EN: The UK has been in a state of upheaval and you possess a unique perspective as a dual citizen. What is your impression of the Brexit movement and what would your father – a man who you mention voted for the right wing his entire life – have made of it? Put another way, what is your most generous interpretation of Brexit and your most cynical?

EG: I’m not actually a dual citizen, just a green card holder, which means I’m a U.S. resident with none of the privileges – or are they rights? – of citizenship and no voting rights even though I pay taxes. You could argue that it’s taxation without representation which I believe is unconstitutional, but it won’t get you very far!

The European Union may be less than ideal but leaving it in this manner is an utter idiocy and will have disastrous results. I’m sure a few people will somehow benefit greatly from it – nothing ever happens unless someone somewhere stands to benefit financially at the expense of a lot of people who can’t see how they’re being had. That’s modern politics!
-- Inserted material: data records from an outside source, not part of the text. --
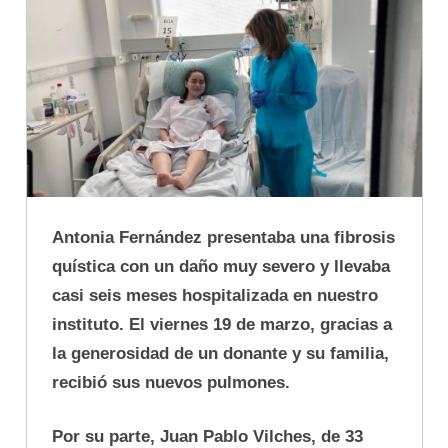
Antonia Fernández presentaba una fibrosis
quística con un daño muy severo y llevaba
casi seis meses hospitalizada en nuestro
instituto. El viernes 19 de marzo, gracias a
la generosidad de un donante y su familia,
recibió sus nuevos pulmones.
Por su parte, Juan Pablo Vilches, de 33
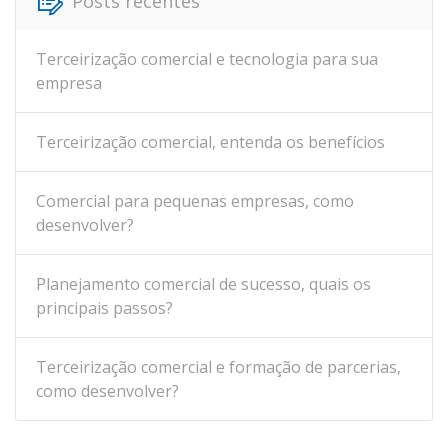
Posts recentes
Terceirização comercial e tecnologia para sua
empresa
Terceirização comercial, entenda os benefícios
Comercial para pequenas empresas, como
desenvolver?
Planejamento comercial de sucesso, quais os
principais passos?
Terceirização comercial e formação de parcerias,
como desenvolver?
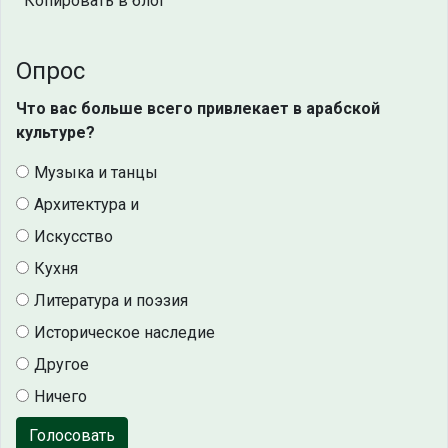
Копировать в блог
Опрос
Что вас больше всего привлекает в арабской
культуре?
Музыка и танцы
Архитектура и
Искусство
Кухня
Литература и поэзия
Историческое наследие
Другое
Ничего
Голосовать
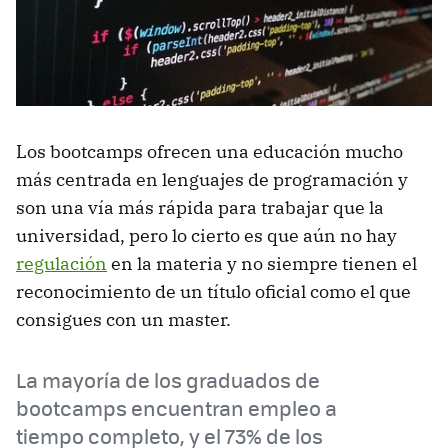
Los bootcamps ofrecen una educación mucho
más centrada en lenguajes de programación y
son una vía más rápida para trabajar que la
universidad, pero lo cierto es que aún no hay
regulación
en la materia y no siempre tienen el
reconocimiento de un título oficial como el que
consigues con un master.
La mayoría de los graduados de
bootcamps encuentran empleo a
tiempo completo, y el 73% de los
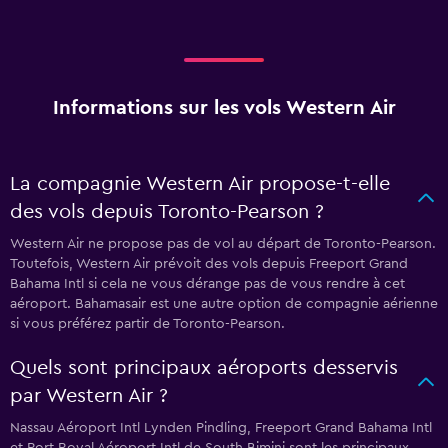
Informations sur les vols Western Air
La compagnie Western Air propose-t-elle
des vols depuis Toronto-Pearson ?
Western Air ne propose pas de vol au départ de Toronto-Pearson.
Toutefois, Western Air prévoit des vols depuis Freeport Grand
Bahama Intl si cela ne vous dérange pas de vous rendre à cet
aéroport. Bahamasair est une autre option de compagnie aérienne
si vous préférez partir de Toronto-Pearson.
Quels sont principaux aéroports desservis
par Western Air ?
Nassau Aéroport Intl Lynden Pindling, Freeport Grand Bahama Intl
I don’t know how my dad would feel about it, I imagine him and my mother waltzing together in some celestial ballroom, young, beautiful and free from my dad’s steroid dependency that blighted all our lives for forty years or so. I think that in his right mind he’d be utterly appalled by what’s happening.
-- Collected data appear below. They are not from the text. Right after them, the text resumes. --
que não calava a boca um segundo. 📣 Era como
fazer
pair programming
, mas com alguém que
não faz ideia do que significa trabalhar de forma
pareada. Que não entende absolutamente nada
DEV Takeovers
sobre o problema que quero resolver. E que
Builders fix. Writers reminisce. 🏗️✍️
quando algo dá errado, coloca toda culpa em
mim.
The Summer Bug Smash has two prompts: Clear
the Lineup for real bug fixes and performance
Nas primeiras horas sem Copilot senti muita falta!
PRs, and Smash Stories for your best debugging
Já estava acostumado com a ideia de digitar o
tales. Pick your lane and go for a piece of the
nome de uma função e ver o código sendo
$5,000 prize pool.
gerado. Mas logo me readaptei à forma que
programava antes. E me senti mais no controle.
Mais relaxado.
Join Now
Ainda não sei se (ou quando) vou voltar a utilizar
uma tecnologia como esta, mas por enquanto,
EN: On your new album Transience’s opening track, “Father To The Man” you describe being stuck with a name that doesn’t fit. Do you feel that way about your stage name, your given name or both?
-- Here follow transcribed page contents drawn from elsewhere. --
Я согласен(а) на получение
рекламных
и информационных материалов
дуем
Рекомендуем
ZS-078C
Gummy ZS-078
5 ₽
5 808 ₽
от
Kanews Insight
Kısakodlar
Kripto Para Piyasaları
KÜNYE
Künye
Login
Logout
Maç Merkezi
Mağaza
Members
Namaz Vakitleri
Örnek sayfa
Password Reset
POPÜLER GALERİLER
EG: I’d never thought of the line “I’ve got this name and it doesn’t fit” alluding to my given name. My full name was Eric Frank Goulden – Frank being my father’s name. I dropped it from all official documents, passport, drivers license, et cetera – not because of ill feeling towards my dad, more because I felt controlled by my parents when I was young and I felt that giving my sister and I their names as our middle names was a way of foisting their identity on to us. I think of my early life as a desperate search for some sort of self identity.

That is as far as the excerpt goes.